**What needs to be done:**
Every line of the listing below from the one with "Full recipe" up to and including the one with "rresponding period of 2011." should be retyped exactly, and nothing else; pictures are not part of the copy.

**Exercise data:**
○ ○ ○ ○

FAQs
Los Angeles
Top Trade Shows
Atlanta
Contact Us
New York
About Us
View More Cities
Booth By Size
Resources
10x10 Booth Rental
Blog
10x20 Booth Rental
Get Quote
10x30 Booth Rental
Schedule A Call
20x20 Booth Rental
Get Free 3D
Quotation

○ ○ ○ ○

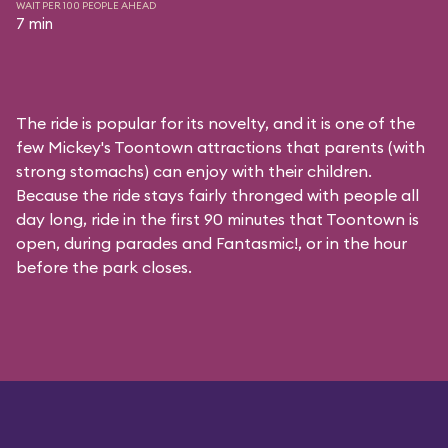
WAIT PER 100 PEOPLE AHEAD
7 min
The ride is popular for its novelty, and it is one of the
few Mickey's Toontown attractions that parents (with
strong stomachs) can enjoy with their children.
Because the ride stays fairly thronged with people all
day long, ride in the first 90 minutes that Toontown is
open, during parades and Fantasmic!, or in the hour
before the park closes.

○ ○ ○ ○

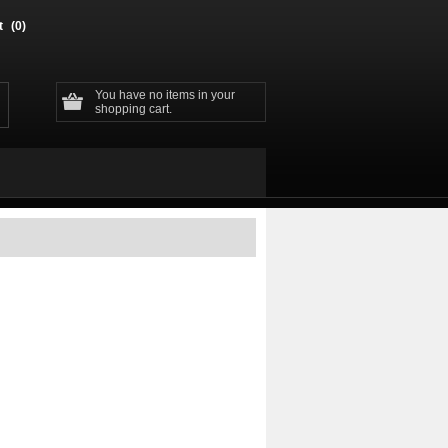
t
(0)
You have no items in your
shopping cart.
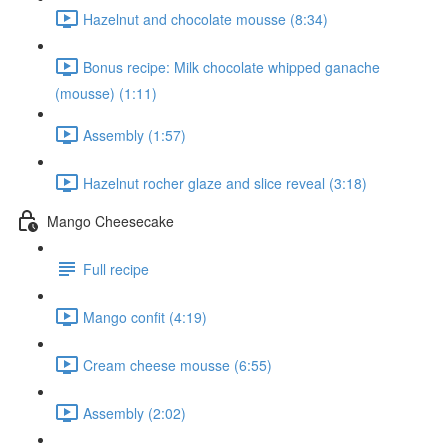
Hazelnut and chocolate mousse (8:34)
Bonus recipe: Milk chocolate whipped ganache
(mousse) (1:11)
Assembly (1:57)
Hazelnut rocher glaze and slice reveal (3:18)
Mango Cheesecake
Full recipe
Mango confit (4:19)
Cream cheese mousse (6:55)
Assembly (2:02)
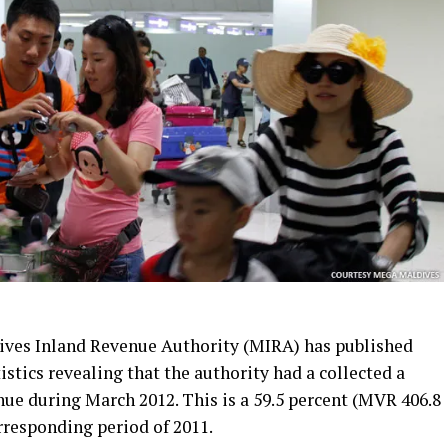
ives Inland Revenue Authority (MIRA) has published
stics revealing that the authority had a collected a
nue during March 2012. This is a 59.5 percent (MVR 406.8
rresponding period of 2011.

○ ○ ○ ○

**Task solution:**
Full recipe
Mango confit (4:19)
Cream cheese mousse (6:55)
Assembly (2:02)
ives Inland Revenue Authority (MIRA) has published
stics revealing that the authority had a collected a
nue during March 2012. This is a 59.5 percent (MVR 406.8
rresponding period of 2011.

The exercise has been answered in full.